The transaction is valued at approximately $110 million, with Heartland shareholders receiving either $147.10 in cash, 4.9164 shares of Seacoast common stock, or a 50-50 combination per share. The deal is expected to be 7% accretive to earnings per share in 2026, with modest tangible book value dilution recovered in approximately 2.25 years.

The acquisition is scheduled to close in the third quarter of 2025, subject to regulatory approvals and Heartland shareholder approval.

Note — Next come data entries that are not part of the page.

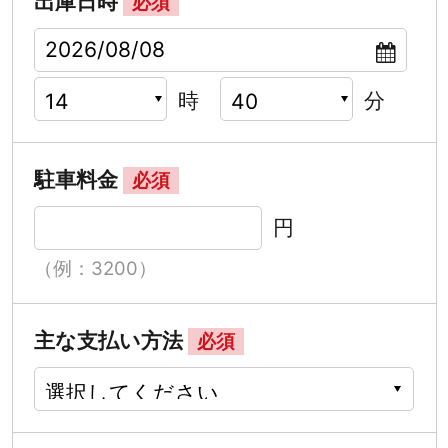
出庫日時
必須
時
分
駐車料金
必須
円
（例：3200）
主な支払い方法
必須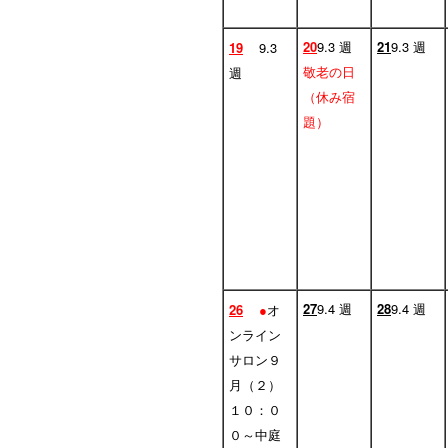
20
9.3 週
21
9.3 週
19
9.3
敬老の日
週
（休み宿
題）
27
9.4 週
28
9.4 週
26
●
オ
ンライン
サロン９
月（２）
１０：０
０～中庭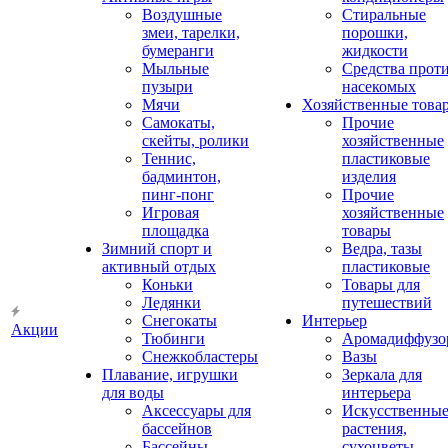
Воздушные
Стиральные
змеи, тарелки,
порошки,
бумеранги
жидкости
Мыльные
Средства прот
пузыри
насекомых
Мячи
Хозяйственные това
Самокаты,
Прочие
скейты, ролики
хозяйственные
Теннис,
пластиковые
бадминтон,
изделия
пинг-понг
Прочие
Игровая
хозяйственные
площадка
товары
Зимний спорт и
Ведра, тазы
активный отдых
пластиковые
Коньки
Товары для
Ледянки
путешествий
Снегокаты
Интерьер
Акции
Тюбинги
Аромадиффузо
Снежкобластеры
Вазы
Плавание, игрушки
Зеркала для
для воды
интерьера
Аксессуары для
Искусственны
бассейнов
растения,
Бассейны
сухоцветы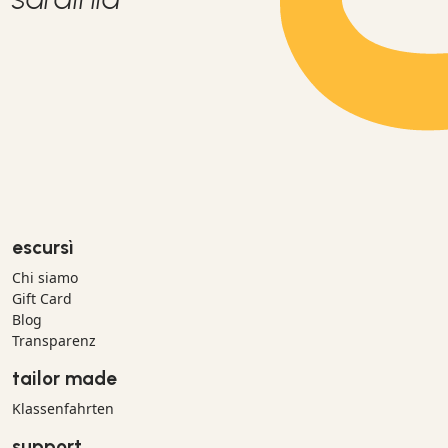
escursì
Chi siamo
Gift Card
Blog
Transparenz
tailor made
Klassenfahrten
support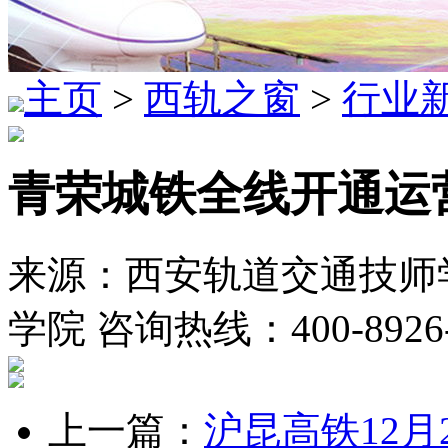
主页
>
西轨之窗
>
行业
青荣城铁全线开通运
来源：西安轨道交通技师学
学院 咨询热线：400-8926
上一篇：
沪昆高铁12月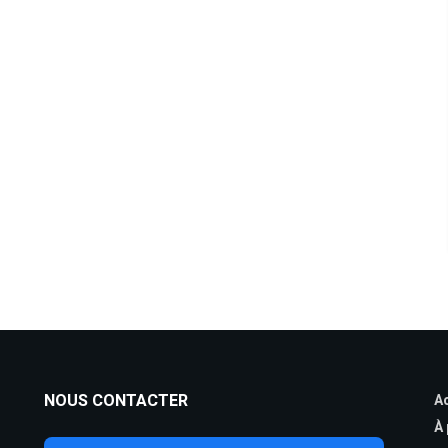
NOUS CONTACTER
Ac
À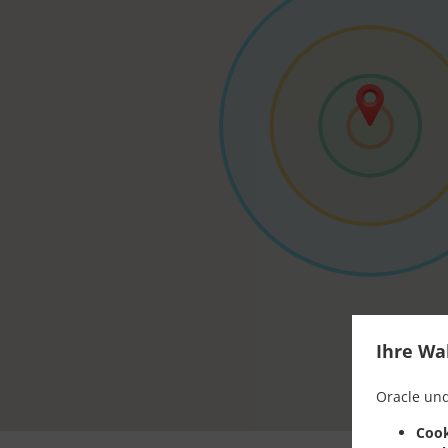
Ihre Wa
Oracle und
Cook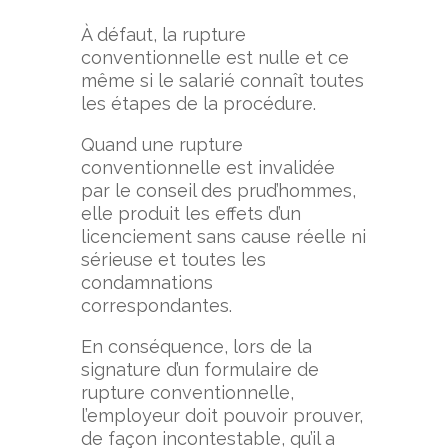
À défaut, la rupture
conventionnelle est nulle et ce
même si le salarié connaît toutes
les étapes de la procédure.
Quand une rupture
conventionnelle est invalidée
par le conseil des prud’hommes,
elle produit les effets d’un
licenciement sans cause réelle ni
sérieuse et toutes les
condamnations
correspondantes.
En conséquence, lors de la
signature d’un formulaire de
rupture conventionnelle,
l’employeur doit pouvoir prouver,
de façon incontestable, qu’il a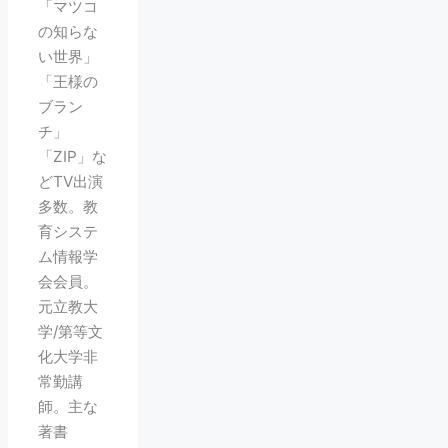
「マツコ
の知らな
い世界」
「王様の
ブラン
チ」
「ZIP」な
どTV出演
多数。教
育システ
ム情報学
会会員。
元立教大
学/第等文
化大学非
常勤講
師。主な
著書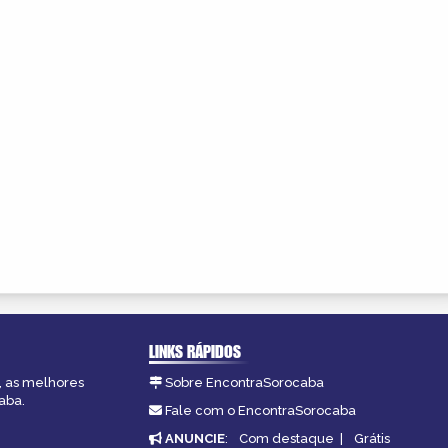
LINKS RÁPIDOS
, as melhores
Sobre EncontraSorocaba
aba.
Fale com o EncontraSorocaba
ANUNCIE
:
Com destaque
|
Grátis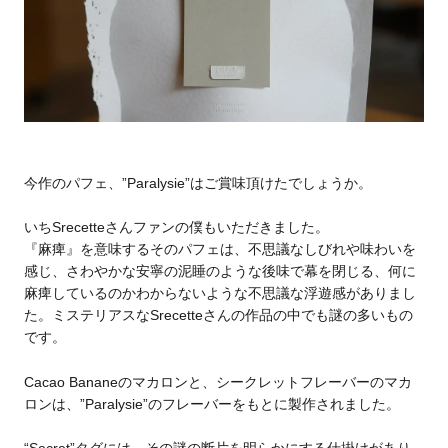
今作のパフェ、”Paralysie”はご賞味頂けたでしょうか。
いちSrecetteさんファンの僕もいただきました。
『麻痺』を意味するそのパフェは、不思議なしびれや味わいを
感じ、さわやかな安寧の泥睡のような後味で幕を閉じる、何に
麻痺しているのかわからないような不思議な浮遊感がありまし
た。
ミステリアスなSrecetteさんの作品の中でも謎の多いもの
です。
Cacao Bananeのマカロンと、シークレットフレーバーのマカ
ロンは、”Paralysie”のフレーバーをもとに製作されました。
“Secret”タグには、その謎の断片を明らかにする仕掛けがあり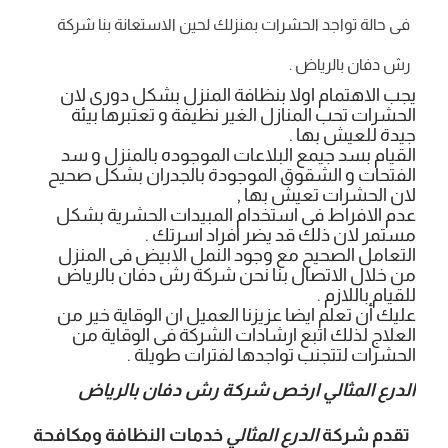
فى حالة تواجد الحشرات بمنزلك لحين الاستعانة بنا شركة
رش دفان بالرياض .
يجب الاهتمام اولا بنظافة المنزل بشكل دورى لان
الحشرات تحب المنازل الغير نظيفة و تعتبرها بيئة
جيدة للعيش بها .
القيام بسد جيمع البلاعات الموجوده بالمنزل و سد
الفتحات و الشقوق الموجودة بالجدران بشكل صحيح
لان الحشرات تعيش بها ,
عدم الافراط فى استخدام المبيدات الحشرية بشكل
مستمر لان ذلك قد يضر افراد اسرتك .
التعامل الصحيح مع وجود النمل الابيض فى المنزل
من خلال الاتصال بنا نحن شركة رش دفان بالرياض
للقيام باللازم .
عليك أن تعلم ايضا عزيزنا العميل ان الوقاية خير من
العلاج لذلك اتبع ارشادات الشركة فى الوقاية من
الحشرات لتتجنب تواجدها لفترات طويلة .
الدرع المثالي ارخص شركة رش دفان بالرياض
تقدم شركة
الدرع المثالي
خدمات النظافة ومكافحة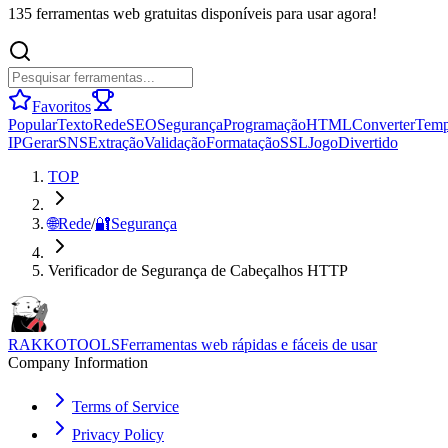
135 ferramentas web gratuitas disponíveis para usar agora!
Favoritos
Popular
Texto
Rede
SEO
Segurança
Programação
HTML
Converter
Tem
IP
Gerar
SNS
Extração
Validação
Formatação
SSL
Jogo
Divertido
TOP
🌐
Rede
/
🔐
Segurança
Verificador de Segurança de Cabeçalhos HTTP
RAKKOTOOLS
Ferramentas web rápidas e fáceis de usar
Company Information
Terms of Service
Privacy Policy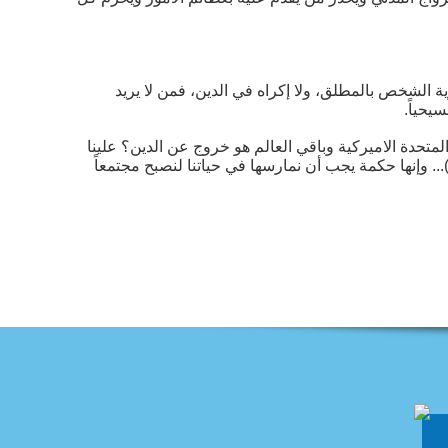
 الشخص بالمطلق، ولا إكراه في الدين، فمن لا يريد
يحياً.
متحدة الاميركية وباقي العالم هو خروج عن الدين؟ علينا
)... وإنها حكمة يجب أن نمارسها في حياتنا لنصبح مجتمعاً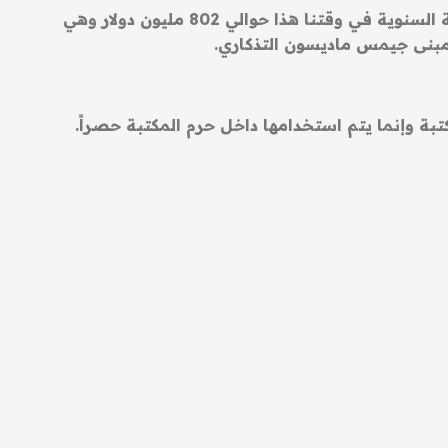
تم افتتاح مكتبة الكونغرس في الرابع والعشرين من شهر أبريل في 1800 أي منذ 223 عاماً. تبلغ ميزانية المكتبة السنوية في وقتنا هذا حوالي 802 مليون دولار وهي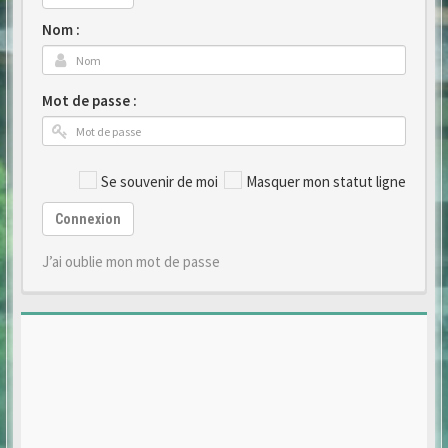
Nom :
Mot de passe :
Se souvenir de moi
Masquer mon statut ligne
Connexion
J’ai oublie mon mot de passe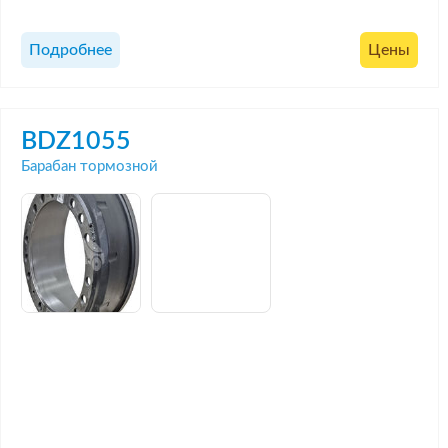
Подробнее
Цены
BDZ1055
Барабан тормозной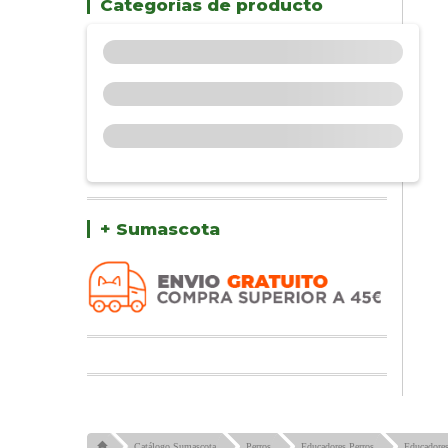
Categorías de producto
+ Sumascota
Catálogo Sumascota
Perros
Educadores Perros
Educadores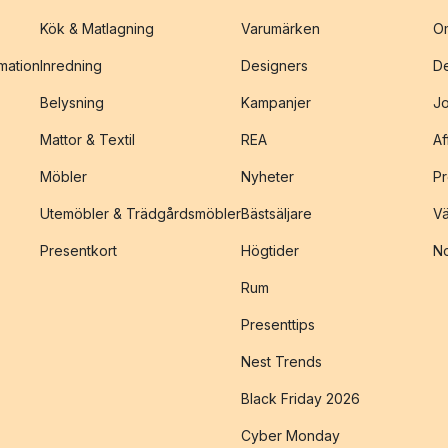
Kök & Matlagning
Varumärken
O
amation
Inredning
Designers
De
Belysning
Kampanjer
J
Mattor & Textil
REA
Af
Möbler
Nyheter
Pr
Utemöbler & Trädgårdsmöbler
Bästsäljare
Vä
Presentkort
Högtider
No
Rum
Presenttips
Nest Trends
Black Friday 2026
Cyber Monday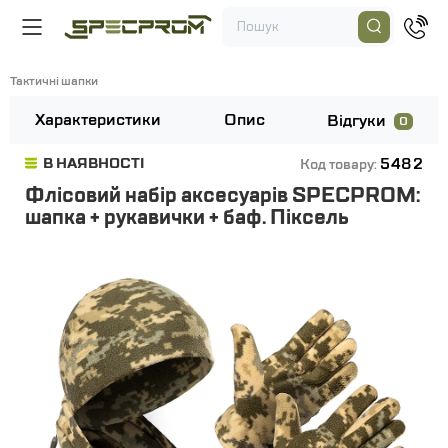
Тактичні шапки
Характеристики
Опис
Відгуки
0
5482
В НАЯВНОСТІ
Код товару:
Флісовий набір аксесуарів SPECPROM:
шапка + рукавички + баф. Піксель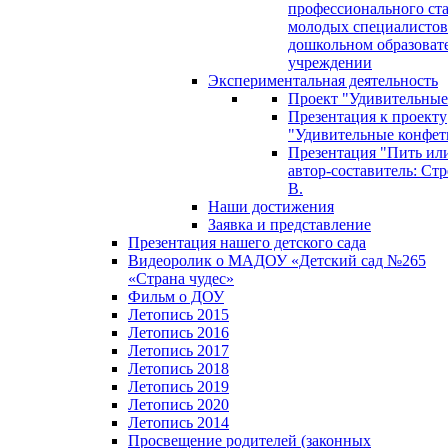
профессионального ст
молодых специалистов
дошкольном образоват
учреждении
Экспериментальная деятельность
Проект "Удивительные
Презентация к проекту
"Удивительные конфет
Презентация "Пить или
автор-составитель: Стр
В.
Наши достижения
Заявка и представление
Презентация нашего детского сада
Видеоролик о МАДОУ «Детский сад №265
«Страна чудес»
Фильм о ДОУ
Летопись 2015
Летопись 2016
Летопись 2017
Летопись 2018
Летопись 2019
Летопись 2020
Летопись 2014
Просвещение родителей (законных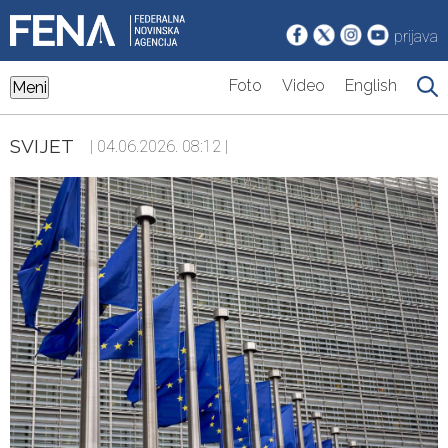
prijava
Foto
Video
English
Meni
SVIJET
| 04.06.2026. 08:12 |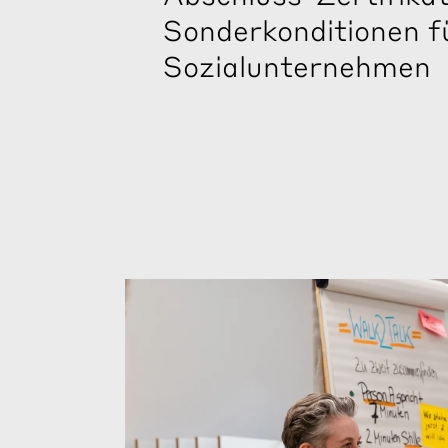
Sonderkonditionen f
Sozialunternehmen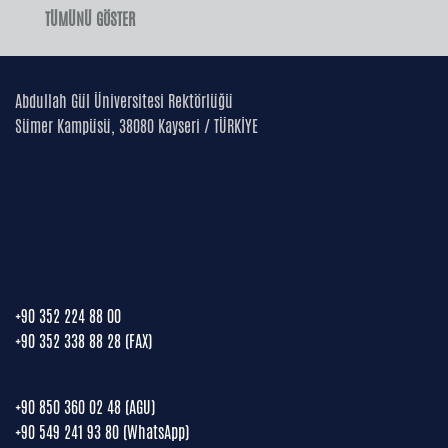
TÜMÜNÜ GÖSTER
Abdullah Gül Üniversitesi Rektörlüğü
Sümer Kampüsü, 38080 Kayseri / TÜRKİYE
+90 352 224 88 00
+90 352 338 88 28 (FAX)
+90 850 360 02 48 (AGU)
+90 549 241 93 80 (WhatsApp)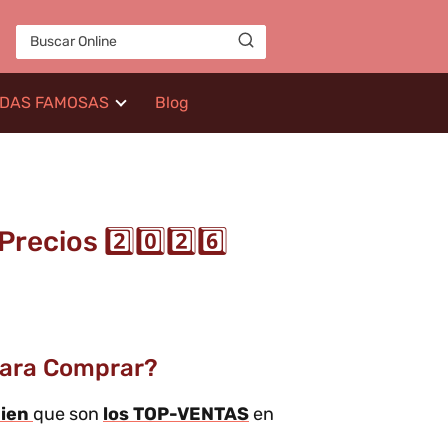
IDAS FAMOSAS
Blog
recios 2️⃣0️⃣2️⃣6️⃣
 Para Comprar?
lien
que son
los TOP-VENTAS
en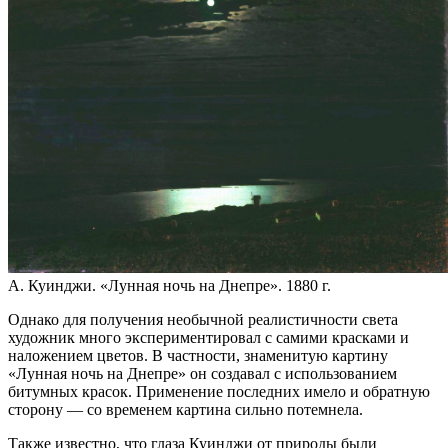
А. Куинджи. «Лунная ночь на Днепре». 1880 г.
Однако для получения необычной реалистичности света
художник много экспериментировал с самими красками и
наложением цветов. В частности, знаменитую картину
«Лунная ночь на Днепре» он создавал с использованием
битумных красок. Применение последних имело и обратную
сторону — со временем картина сильно потемнела.
Также известно, что глаза Куинджи от природы были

Seacoast Banking of Florida (NASDAQ: SBCF) ha annunciato un accordo definitivo per acquisire Heartland Bancshares, espandendo la sua presenza nella Florida Centrale. L'acquisizione riguarda le quattro filiali di Heartland, con 641 milioni di dollari in depositi e 161 milioni di dollari in prestiti al 31 dicembre 2024.

La transazione è valutata circa 110 milioni di dollari, con gli azionisti di Heartland che riceveranno o 147,10 dollari in contante, 4,9164 azioni di Seacoast o una combinazione 50-50 per azione. Si prevede che l'affare sarà 7% accretivo agli utili per azione nel 2026, con una modesta diluizione del valore contabile tangibile recuperata in circa 2,25 anni.

L'acquisizione dovrebbe chiudersi nel terzo trimestre del 2025, soggetta ad approvazioni regolatorie e all'approvazione degli azionisti di Heartland.

Seacoast Banking de Florida (NASDAQ: SBCF) ha anunciado un acuerdo definitivo para adquirir Heartland Bancshares, ampliando su presencia en el Centro de Florida. La adquisición involucra las cuatro sucursales de Heartland, con 641 millones de dólares en depósitos y 161 millones de dólares en préstamos al 31 de diciembre de 2024.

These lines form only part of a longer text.